This trip has been more than 10 years in the making. What started as one of those dreamy ‘what-if’ conversations with my wife before we got married and had kids has now turned into reality. Earlier this week I redeemed 120,000 Aeroplan miles and booked four flight reward tickets to travel to Edinburgh, Scotland next summer.
It’s the first trip across the pond for our family of four and we’re planning to stay for one month; with two weeks in Scotland and two weeks in Ireland. We saved thousands of dollars by redeeming Aeroplan miles on flights to the U.K. While we didn’t get exactly what we wanted in terms of flight rewards I did manage to avoid several pitfalls to help us maximize our points. Here’s what we did:
Redeeming Aeroplan Miles on Flights to the U.K.
I’ve been covering Aeroplan for years through this blog and as a freelance writer for the Toronto Star. This experience has taught me many of the pain points that Aeroplan members feel when they redeem their miles for flight rewards. For example, I wrote about an Aeroplan member who tried to redeem his miles for two business class tickets to Glasgow, Scotland, only to find out his ‘free reward’ would cost him $2,200 in fees.

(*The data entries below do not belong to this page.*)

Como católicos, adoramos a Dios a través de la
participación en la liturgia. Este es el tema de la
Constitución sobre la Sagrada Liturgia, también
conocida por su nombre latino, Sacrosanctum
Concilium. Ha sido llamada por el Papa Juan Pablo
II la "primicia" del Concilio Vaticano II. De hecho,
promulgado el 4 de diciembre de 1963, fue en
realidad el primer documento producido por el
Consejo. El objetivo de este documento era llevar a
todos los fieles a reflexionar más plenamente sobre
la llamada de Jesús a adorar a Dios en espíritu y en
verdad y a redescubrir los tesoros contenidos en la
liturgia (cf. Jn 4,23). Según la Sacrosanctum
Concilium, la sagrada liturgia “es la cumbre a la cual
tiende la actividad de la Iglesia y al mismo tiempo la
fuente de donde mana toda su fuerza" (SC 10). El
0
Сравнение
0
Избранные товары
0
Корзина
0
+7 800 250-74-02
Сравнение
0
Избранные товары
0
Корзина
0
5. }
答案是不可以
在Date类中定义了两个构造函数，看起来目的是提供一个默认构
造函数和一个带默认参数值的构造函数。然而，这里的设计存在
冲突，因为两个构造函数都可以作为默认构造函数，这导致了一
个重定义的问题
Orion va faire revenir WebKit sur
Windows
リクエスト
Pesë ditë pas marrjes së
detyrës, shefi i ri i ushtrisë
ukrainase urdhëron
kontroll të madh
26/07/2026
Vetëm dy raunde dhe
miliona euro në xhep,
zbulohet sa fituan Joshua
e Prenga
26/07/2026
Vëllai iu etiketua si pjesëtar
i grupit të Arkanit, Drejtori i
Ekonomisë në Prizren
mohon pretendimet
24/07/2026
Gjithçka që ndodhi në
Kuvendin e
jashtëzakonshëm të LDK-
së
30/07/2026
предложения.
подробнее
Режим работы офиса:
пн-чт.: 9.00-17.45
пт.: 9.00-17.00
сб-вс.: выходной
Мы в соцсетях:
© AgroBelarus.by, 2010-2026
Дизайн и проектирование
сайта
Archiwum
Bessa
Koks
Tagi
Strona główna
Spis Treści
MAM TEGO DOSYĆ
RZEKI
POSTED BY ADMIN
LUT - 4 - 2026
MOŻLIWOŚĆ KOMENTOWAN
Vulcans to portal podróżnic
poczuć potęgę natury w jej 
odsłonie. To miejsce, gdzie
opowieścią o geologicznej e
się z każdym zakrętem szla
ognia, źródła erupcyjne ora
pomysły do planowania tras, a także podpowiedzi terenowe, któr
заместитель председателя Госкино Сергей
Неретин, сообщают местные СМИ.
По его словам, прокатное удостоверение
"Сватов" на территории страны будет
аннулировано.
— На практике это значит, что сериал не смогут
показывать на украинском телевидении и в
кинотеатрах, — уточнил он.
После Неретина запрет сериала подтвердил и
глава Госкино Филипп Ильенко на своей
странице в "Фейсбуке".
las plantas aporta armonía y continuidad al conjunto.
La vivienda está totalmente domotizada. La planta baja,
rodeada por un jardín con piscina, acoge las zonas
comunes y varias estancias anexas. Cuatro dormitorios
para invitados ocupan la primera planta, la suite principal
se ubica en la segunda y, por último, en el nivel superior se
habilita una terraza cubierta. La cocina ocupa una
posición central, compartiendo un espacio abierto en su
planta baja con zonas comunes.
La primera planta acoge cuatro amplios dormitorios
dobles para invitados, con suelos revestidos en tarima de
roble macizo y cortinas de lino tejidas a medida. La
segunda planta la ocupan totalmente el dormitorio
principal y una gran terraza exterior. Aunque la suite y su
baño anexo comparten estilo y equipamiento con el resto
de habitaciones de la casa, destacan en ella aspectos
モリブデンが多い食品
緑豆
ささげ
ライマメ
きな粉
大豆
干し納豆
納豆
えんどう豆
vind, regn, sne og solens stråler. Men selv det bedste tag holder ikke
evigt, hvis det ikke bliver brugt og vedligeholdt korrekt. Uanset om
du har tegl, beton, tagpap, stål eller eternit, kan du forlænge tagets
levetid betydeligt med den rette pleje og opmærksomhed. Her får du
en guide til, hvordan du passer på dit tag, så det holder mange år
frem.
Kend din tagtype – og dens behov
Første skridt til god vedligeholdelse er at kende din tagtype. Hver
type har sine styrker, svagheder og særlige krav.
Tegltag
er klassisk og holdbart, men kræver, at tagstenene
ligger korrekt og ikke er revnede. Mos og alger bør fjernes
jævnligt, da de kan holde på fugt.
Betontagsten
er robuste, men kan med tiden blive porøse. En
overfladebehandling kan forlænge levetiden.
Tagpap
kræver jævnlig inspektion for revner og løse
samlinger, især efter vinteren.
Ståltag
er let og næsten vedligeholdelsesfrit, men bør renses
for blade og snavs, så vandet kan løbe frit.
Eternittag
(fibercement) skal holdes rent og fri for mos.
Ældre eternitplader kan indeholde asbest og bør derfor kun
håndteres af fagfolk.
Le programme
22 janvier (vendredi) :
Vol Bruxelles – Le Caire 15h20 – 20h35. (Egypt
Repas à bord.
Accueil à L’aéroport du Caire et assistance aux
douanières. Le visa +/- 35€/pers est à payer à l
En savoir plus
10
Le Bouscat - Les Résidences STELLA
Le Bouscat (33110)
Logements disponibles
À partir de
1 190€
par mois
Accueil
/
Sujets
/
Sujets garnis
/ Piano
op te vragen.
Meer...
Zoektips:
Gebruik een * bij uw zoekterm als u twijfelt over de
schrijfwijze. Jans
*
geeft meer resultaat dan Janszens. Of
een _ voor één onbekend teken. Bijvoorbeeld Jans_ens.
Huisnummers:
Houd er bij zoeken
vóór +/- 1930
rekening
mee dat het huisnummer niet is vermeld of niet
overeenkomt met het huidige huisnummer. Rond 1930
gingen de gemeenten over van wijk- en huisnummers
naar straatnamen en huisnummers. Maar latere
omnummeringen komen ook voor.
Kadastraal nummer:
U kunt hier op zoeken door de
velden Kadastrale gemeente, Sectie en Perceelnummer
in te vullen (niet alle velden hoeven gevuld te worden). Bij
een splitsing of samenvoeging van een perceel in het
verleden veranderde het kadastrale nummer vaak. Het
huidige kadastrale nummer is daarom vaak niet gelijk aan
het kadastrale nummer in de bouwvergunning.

Other readers complained that Air Canada’s carrier fees and fuel surcharges levied on flight rewards often added up to more than the cost of booking the flight directly with Air Canada.
Tips for booking Aeroplan Rewards
I turned to the industry experts to get tips on how to maximize Aeroplan miles for flight rewards and learned that the biggest trick is to avoid Air Canada whenever possible. You see, Air Canada is part of the Star Alliance and, for now, Aeroplan members can redeem their miles on any of the 27 partner airlines. Some of those partner airlines, such as United, don’t levy fuel surcharges, so you can save hundreds if not thousands of dollars by flying on one of those airlines instead of Air Canada.
Trouble is, the Aeroplan flight search tool will often only display the Air Canada flights. A savvy customer looking to maximize his or her points while minimizing fees will have to do some extra research.
Check Google Flights
Check Google Flights for the direct flights or flight combinations that match your trip and then (patiently) try to find those routes on the Aeroplan flight search tool. You can filter the routes to show only Star Alliance members (or even one member in particular) to help you zero in on the best available options.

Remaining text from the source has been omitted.